Article ID Journal Published Year Pages File Type
8478692 Molecular and Cellular Neuroscience 2013 11 Pages PDF
Abstract
Alzheimer disease (AD) is associated with the accumulation in the brain of extracellular neuritic plaques composed mainly of β-amyloid (Aβ) and of intracellular neurofibrillary tangles composed of hyperphosphorylated forms of the microtubule-associated protein tau. It is also associated with other features that have received less attention, including aberrant phospholipid, cholesterol, and calcium metabolism, and altered mitochondrial function and dynamics. The underlying mechanism(s) that might explain these observations are currently unknown. We recently showed that presenilin-1 (PS1), presenilin-2 (PS2), and γ-secretase activity, which processes the amyloid precursor protein (APP) to generate Aβ, are located predominantly in a specialized subcompartment of the endoplasmic reticulum (ER) that is physically and biochemically connected to mitochondria, called mitochondria-associated ER membranes (MAM). MAM is an intracellular lipid raft-like structure intimately involved in cholesterol and phospholipid lipid metabolism, in calcium homeostasis, and in mitochondrial function and dynamics.
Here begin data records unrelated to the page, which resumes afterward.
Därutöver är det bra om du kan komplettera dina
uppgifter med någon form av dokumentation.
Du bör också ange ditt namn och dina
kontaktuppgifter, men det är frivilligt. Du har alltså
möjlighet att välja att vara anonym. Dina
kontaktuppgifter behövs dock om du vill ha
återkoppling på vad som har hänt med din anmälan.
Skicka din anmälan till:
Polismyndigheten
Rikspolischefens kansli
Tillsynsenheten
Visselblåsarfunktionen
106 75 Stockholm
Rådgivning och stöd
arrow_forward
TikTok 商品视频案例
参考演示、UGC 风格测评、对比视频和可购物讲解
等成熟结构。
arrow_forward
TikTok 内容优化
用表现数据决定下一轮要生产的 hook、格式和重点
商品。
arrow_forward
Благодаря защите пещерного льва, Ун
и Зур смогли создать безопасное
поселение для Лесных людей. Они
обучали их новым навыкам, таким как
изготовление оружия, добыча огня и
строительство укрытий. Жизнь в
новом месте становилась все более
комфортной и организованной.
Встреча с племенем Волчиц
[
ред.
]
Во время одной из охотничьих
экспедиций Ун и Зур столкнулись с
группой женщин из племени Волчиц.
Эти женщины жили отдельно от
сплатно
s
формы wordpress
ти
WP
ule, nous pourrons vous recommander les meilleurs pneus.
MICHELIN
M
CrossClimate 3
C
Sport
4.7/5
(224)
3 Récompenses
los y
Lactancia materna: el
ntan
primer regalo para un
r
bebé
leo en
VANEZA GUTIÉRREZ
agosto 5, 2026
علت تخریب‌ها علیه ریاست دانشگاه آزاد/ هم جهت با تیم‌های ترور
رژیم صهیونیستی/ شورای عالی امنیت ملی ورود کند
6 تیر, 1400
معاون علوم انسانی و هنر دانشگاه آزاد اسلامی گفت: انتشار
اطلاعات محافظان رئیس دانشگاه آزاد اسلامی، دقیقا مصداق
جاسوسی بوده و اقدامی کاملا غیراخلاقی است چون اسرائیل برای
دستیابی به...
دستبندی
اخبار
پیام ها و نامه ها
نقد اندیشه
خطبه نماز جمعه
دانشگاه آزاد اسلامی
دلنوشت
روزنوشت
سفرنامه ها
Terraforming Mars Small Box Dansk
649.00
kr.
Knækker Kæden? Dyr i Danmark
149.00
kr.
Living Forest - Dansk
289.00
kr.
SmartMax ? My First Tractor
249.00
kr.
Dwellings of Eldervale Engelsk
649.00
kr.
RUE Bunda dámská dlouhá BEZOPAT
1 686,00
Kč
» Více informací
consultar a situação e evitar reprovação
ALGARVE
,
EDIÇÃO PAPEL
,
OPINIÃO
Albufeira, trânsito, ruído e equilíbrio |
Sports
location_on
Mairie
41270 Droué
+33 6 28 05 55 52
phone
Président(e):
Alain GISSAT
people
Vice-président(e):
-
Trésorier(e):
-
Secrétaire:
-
The coincidence of the functions associated with MAM with the symptomatology of AD led us to speculate that presenilins play a role in maintaining MAM function. We found that, consistent with this supposition, both MAM function and ER-mitochondrial connectivity are increased significantly in AD, which may help explain many of the biochemical and morphological features of the disease. Based on these findings, we propose that AD is fundamentally a disorder of ER-mitochondrial communication (the “MAM hypothesis”). This article is part of a Special Issue entitled 'Mitochondrial function and dysfunction in neurodegeneration'.